Dataset excerpt:

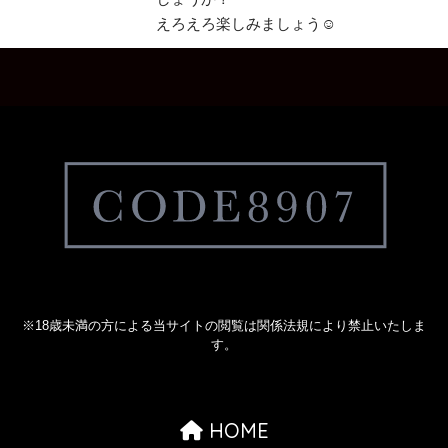
えろえろ楽しみましょう☺︎
※18歳未満の方による当サイトの閲覧は関係法規により禁止いたしま
す。
HOME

Exercise: Provide a precise transcription of the listing, excluding each picture.

Solved problem:
えろえろ楽しみましょう☺︎
※18歳未満の方による当サイトの閲覧は関係法規により禁止いたしま
す。
HOME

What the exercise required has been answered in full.